Expliciet wordt deze kijk op kunst verbonden met het falen van de wetenschap (p. 106). Dat er regelmatig namen van geleerden de revue passeren, ligt voor de hand, maar het feit dat Issendorf met diverse gesprekspartners (Geelhoed, Jordal, Qvigstad) of in zijn monologen tot de lezer kanttekeningen bij de (bèta-)wetenschap an sich stelt, is typerend voor de roman. Wel wijdt Issendorf positieve gedachten aan wetenschappelijke pioniers die onder primitieven omstandigheden grote ontdekkingen deden. Hij ziet verwantschap tussen hen en de historische ontdekkingsreizigers, voelt een pijnlijk contrast tussen zichzelf en de pioniers die resultaten hebben bereikt. Met de mislukkelingen onder hen identificeert hij zich.
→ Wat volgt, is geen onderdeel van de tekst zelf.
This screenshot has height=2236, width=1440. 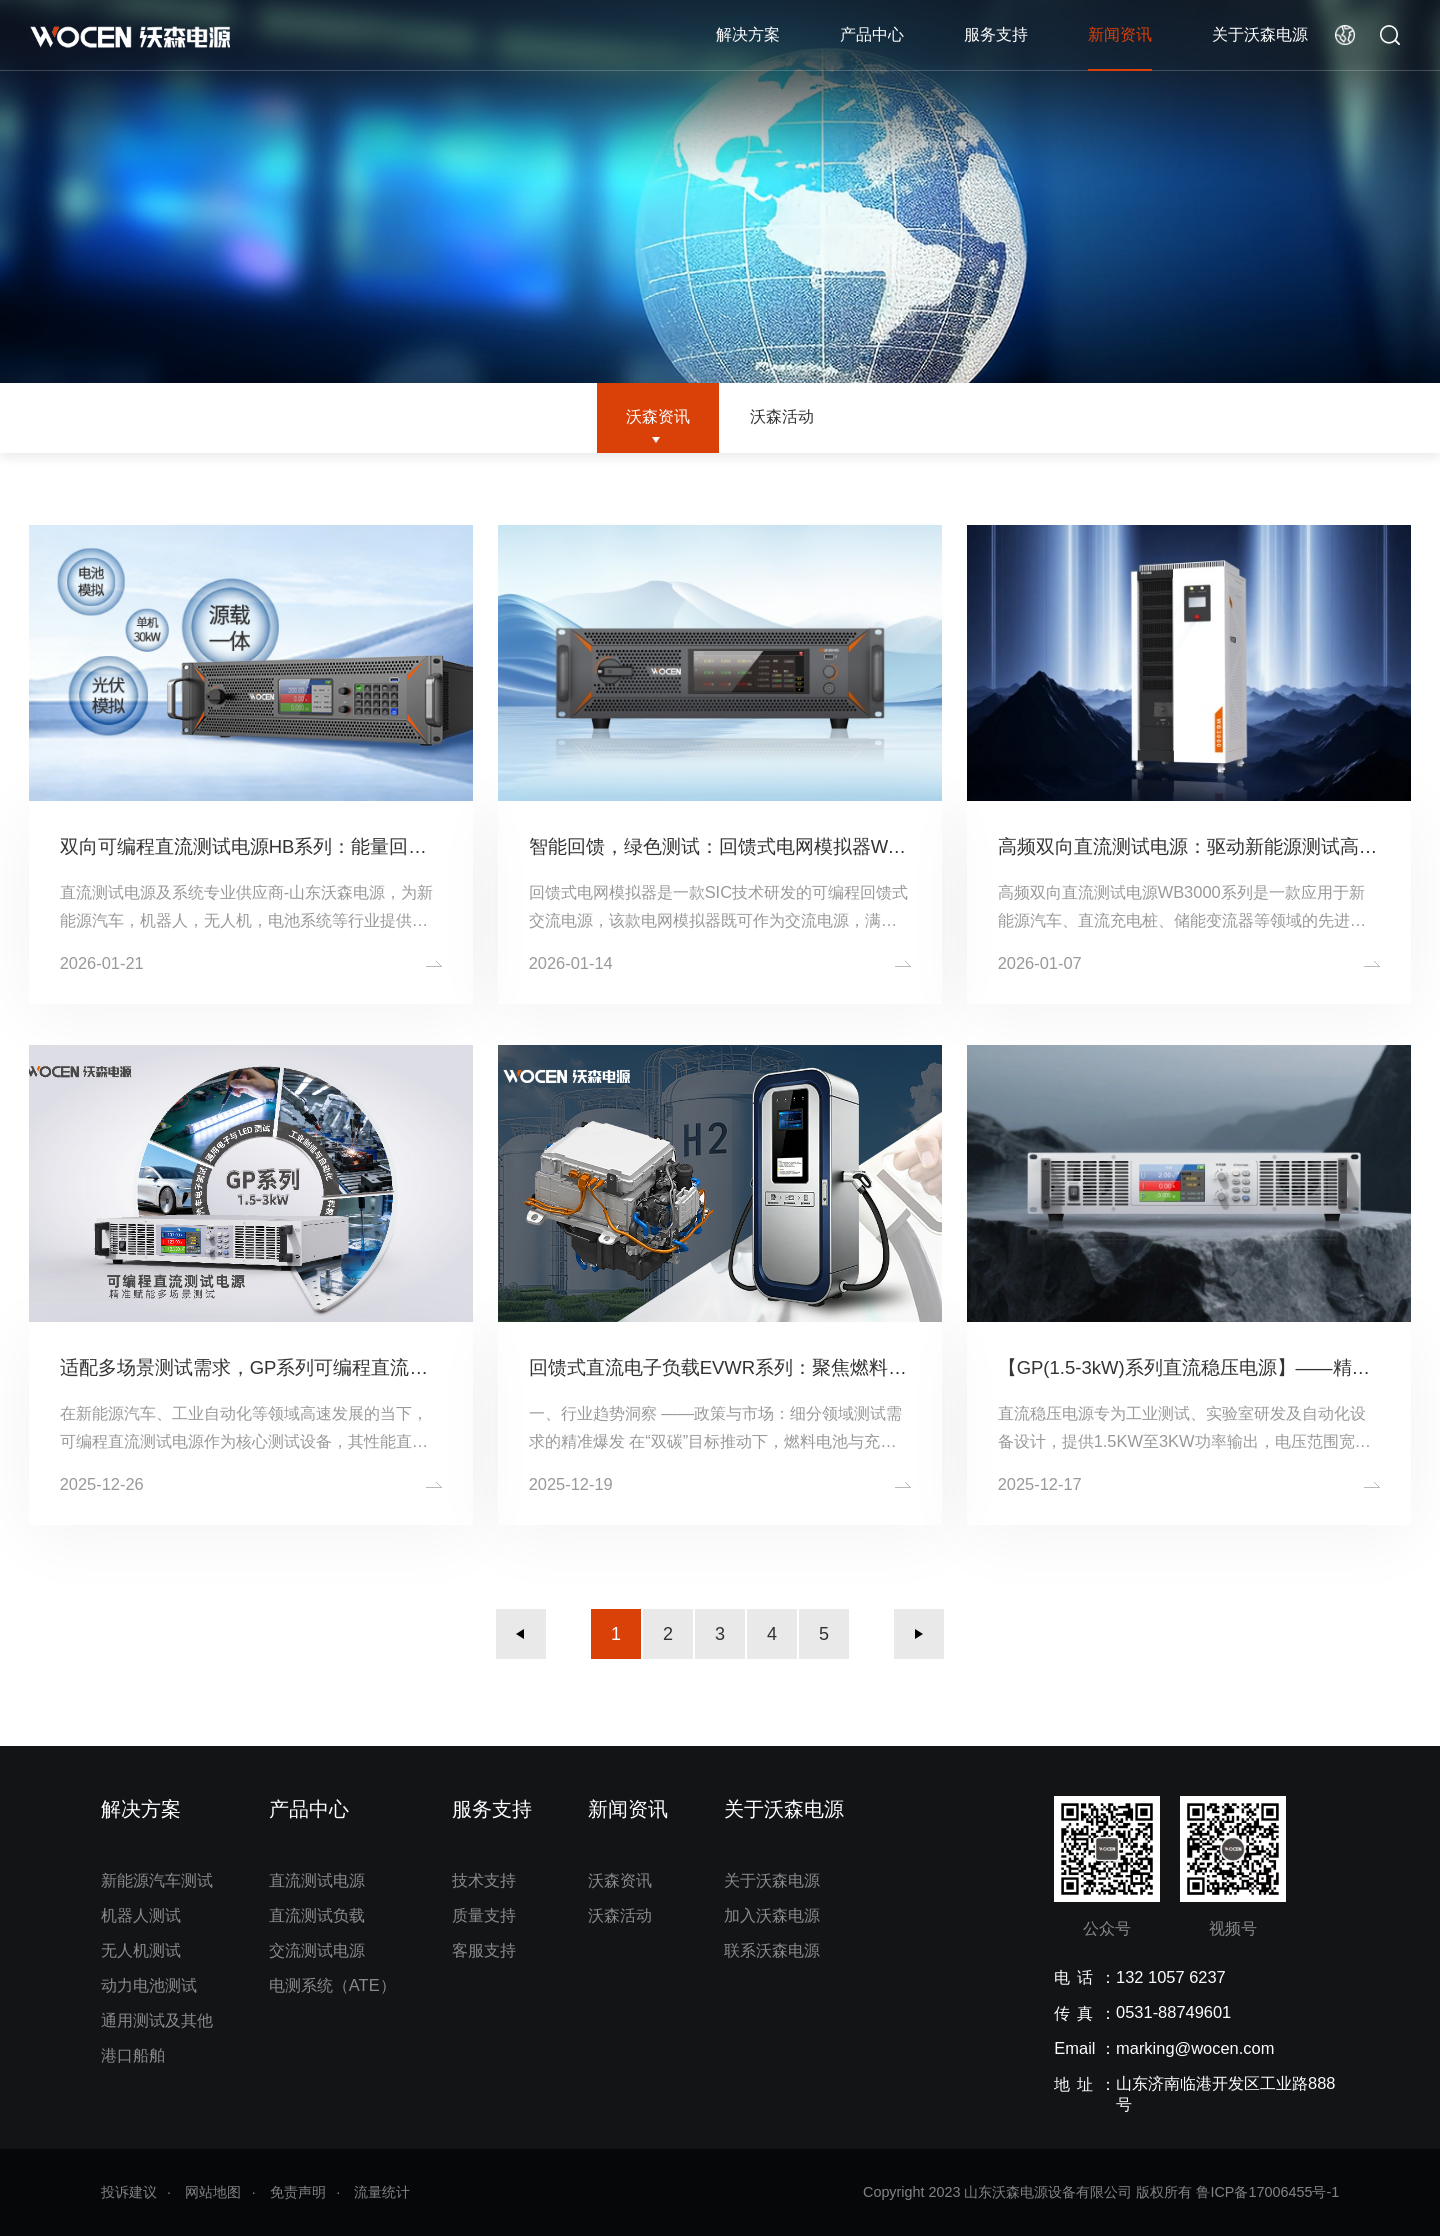 What do you see at coordinates (484, 1950) in the screenshot?
I see `客服支持` at bounding box center [484, 1950].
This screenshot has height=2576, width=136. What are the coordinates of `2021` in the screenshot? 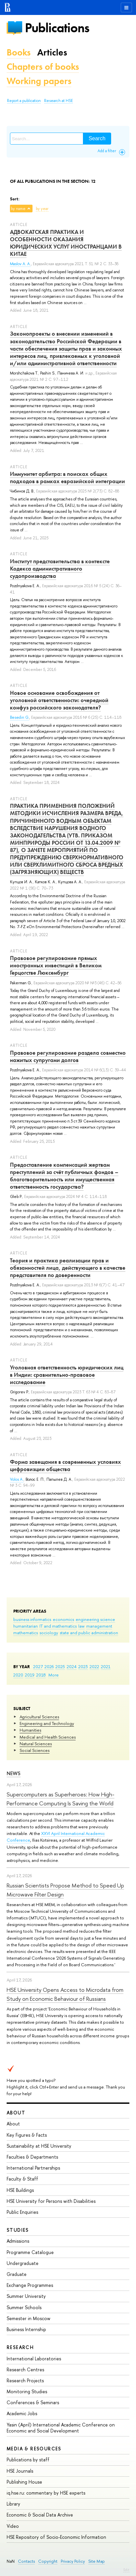 It's located at (105, 1666).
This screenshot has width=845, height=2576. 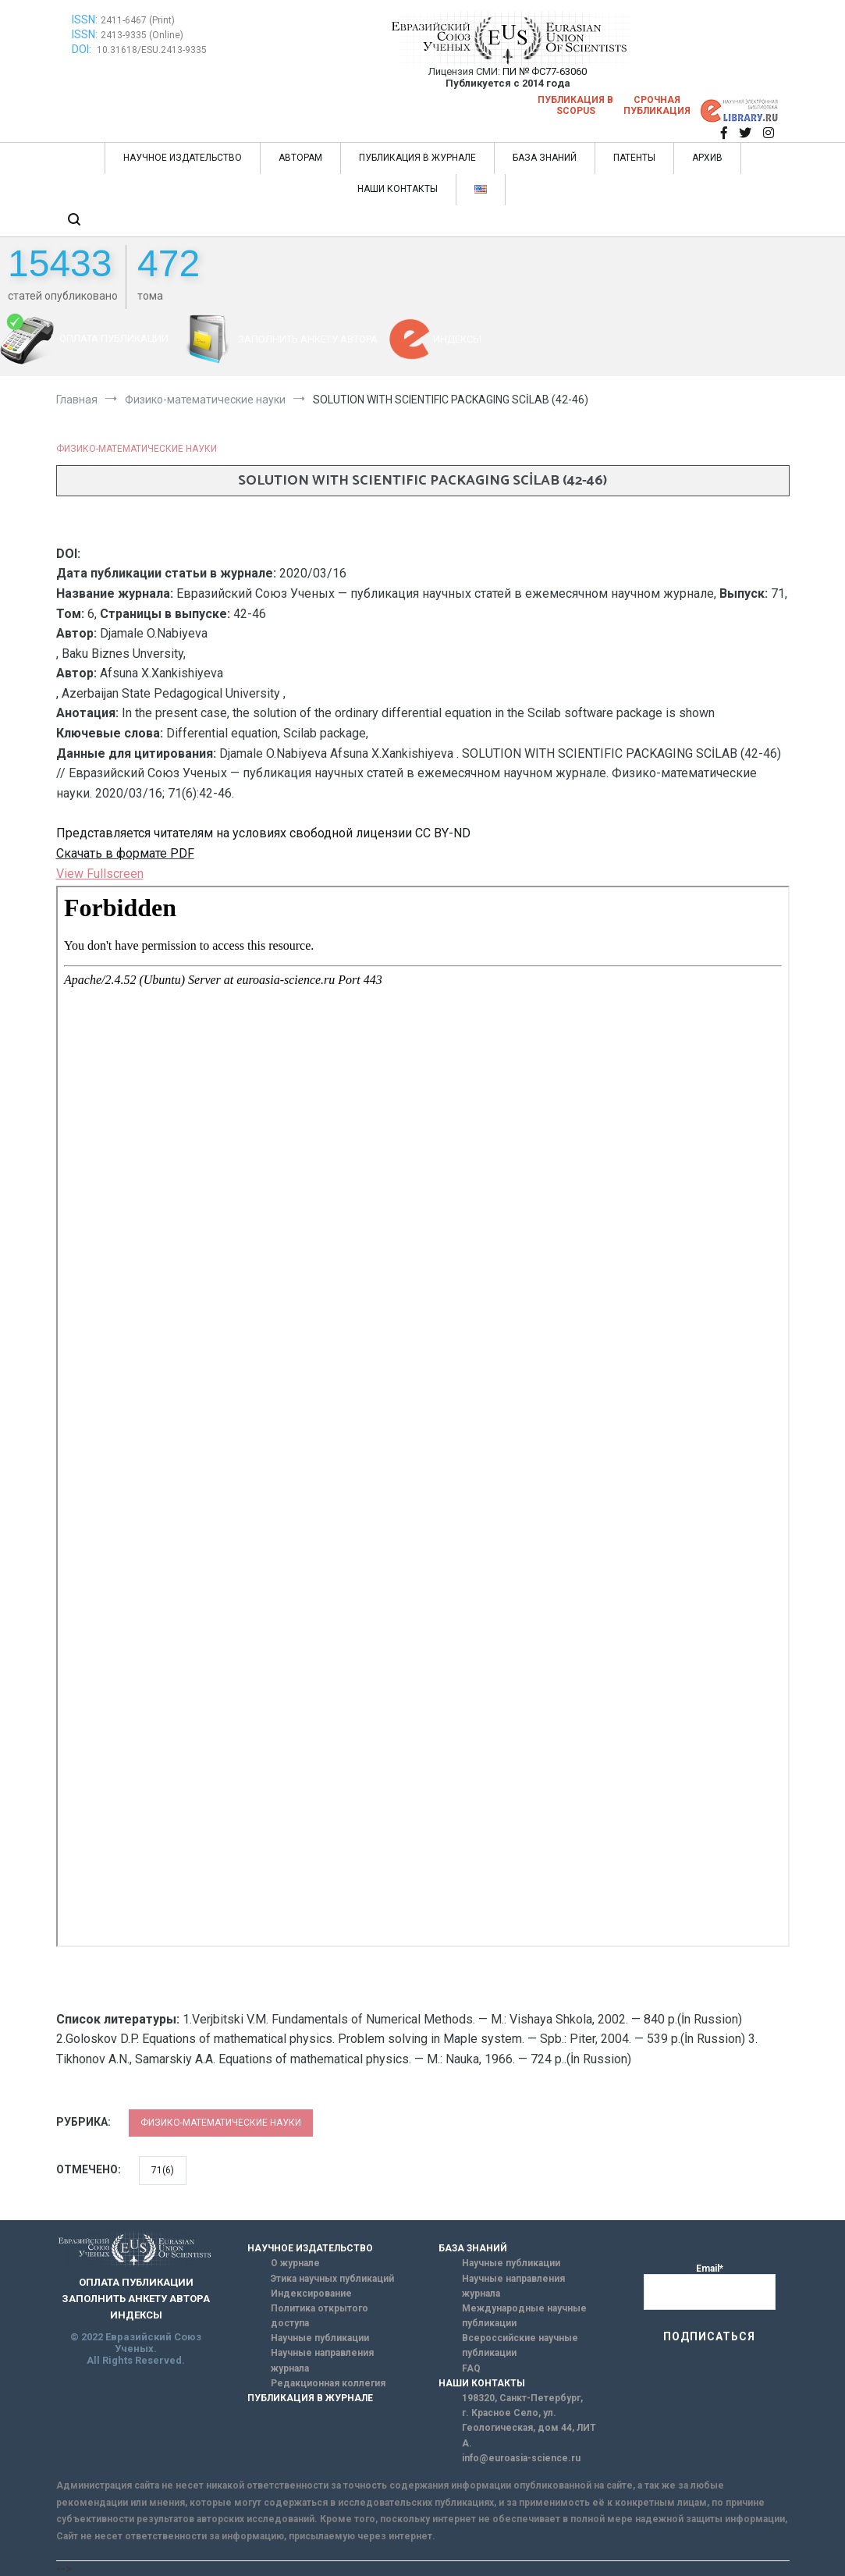 I want to click on НАШИ КОНТАКТЫ, so click(x=397, y=188). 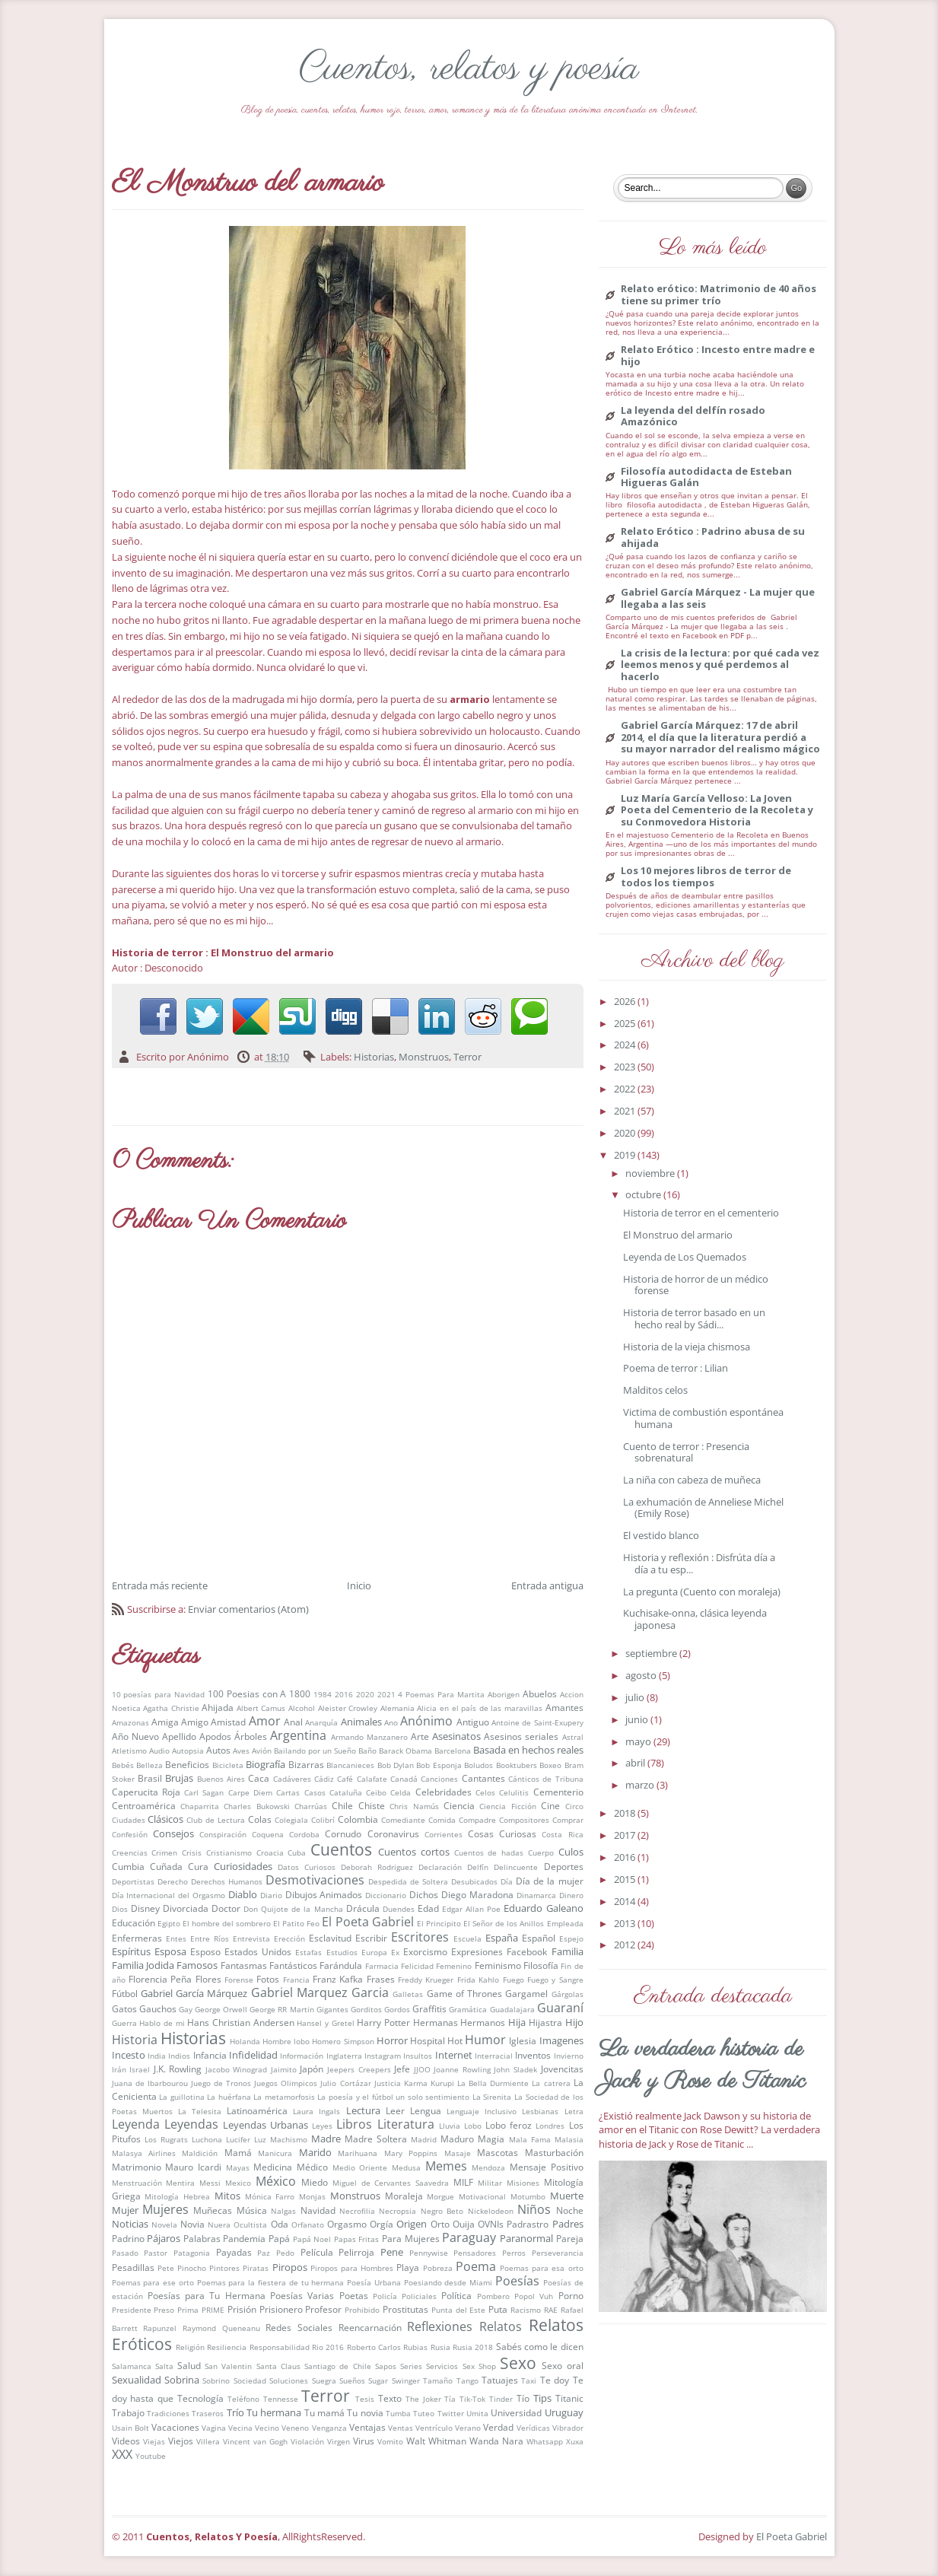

Ook met de fictieve ontdekkingsreiziger Aeneas identificeert Issendorf zich, door de zware rugzak die hij moet torsen, zoals Aeneas diens vader op de rug droeg – een vader die Issendorf op een figuurlijke manier meezeult. Het is een van de verwijzingen naar de klassiek mythologie. Hij noemt immers de vriendin van zijn zuster Dido. Sibbelee zou kunnen verwijzen naar Cybele (Griekse godin die onder andere wordt vereerd in de vorm van meteorieten) dan wel de Romeinse profetes Sybille (voor wie Aeneas een gouden twijg moest zoeken). De naam van Issendorfs moeder, Anglaia, zou eveneens kunnen verwijzen naar een Griekse godin die in de meteoorsteen-vorm wordt vereerd.
De klassiek motieven zijn hecht verbonden met de psychoanalytische. De laatstgenoemde vinden we in Issendorfs verhandeling over de spiegelstadia in de ontwikkeling van de mens, en daartegenover in allerlei vormen van ironisering. De psychologie van de kouwe grond waarmee Qvigstad zijn impotentie verklaart, si daar een voorbeeld van, evenals Wilma’s verhaal waarom mannen ritssluitingen bij vrouwen zo opwindend vinden.
Behalve de klassiek mythologie speelt ook de Germaanse sagenwereld een rol, met verwijzingen naar meikoninginnen, de god Thor (Qvigstad), trollen en het scheppingsverhaal van Edda. Een aparte plaats neemt hierbinnen het motief van de reuzen in. Niet alleen zijn er veel expliciete verwijzingen naar het hoge noorden als het land van de reuzen, maar regelmatig wordt het landschap beschreven als dat van de reuzen. Het symboliseert Issendorfs gevoel van nietigheid.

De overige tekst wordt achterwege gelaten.